§ Data supplied
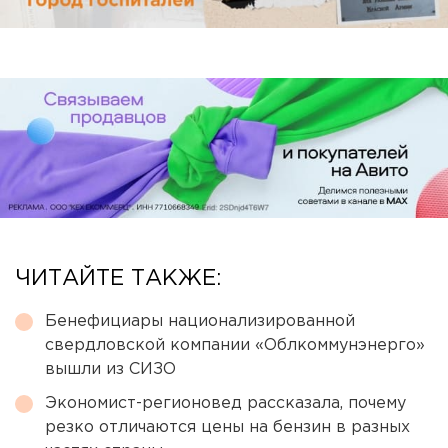
ЧИТАЙТЕ ТАКЖЕ:
Бенефициары национализированной
свердловской компании «Облкоммунэнерго»
вышли из СИЗО
Экономист-регионовед рассказала, почему
резко отличаются цены на бензин в разных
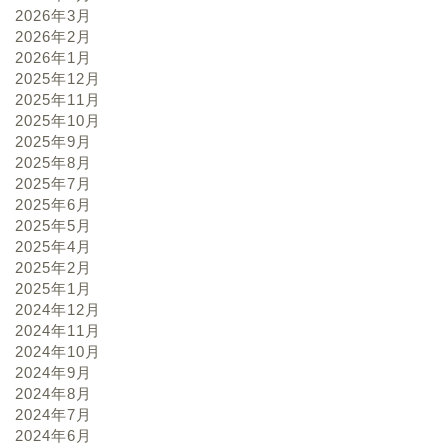
2026年3月
2026年2月
2026年1月
2025年12月
2025年11月
2025年10月
2025年9月
2025年8月
2025年7月
2025年6月
2025年5月
2025年4月
2025年2月
2025年1月
2024年12月
2024年11月
2024年10月
2024年9月
2024年8月
2024年7月
2024年6月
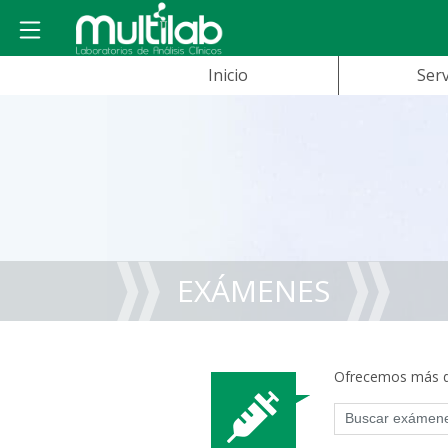
Inicio
Serv
EXÁMENES
Ofrecemos más de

§ Problem description
Once the pictures are set aside, transcribe the remaining lines above exactly.

§ Exercise response
ЧИТАЙТЕ ТАКЖЕ:
Бенефициары национализированной
свердловской компании «Облкоммунэнерго»
вышли из СИЗО
Экономист-регионовед рассказала, почему
резко отличаются цены на бензин в разных
2026年3月
2026年2月
2026年1月
2025年12月
2025年11月
2025年10月
2025年9月
2025年8月
2025年7月
2025年6月
2025年5月
2025年4月
2025年2月
2025年1月
2024年12月
2024年11月
2024年10月
2024年9月
2024年8月
2024年7月
2024年6月
Inicio
Serv
EXÁMENES
Ofrecemos más de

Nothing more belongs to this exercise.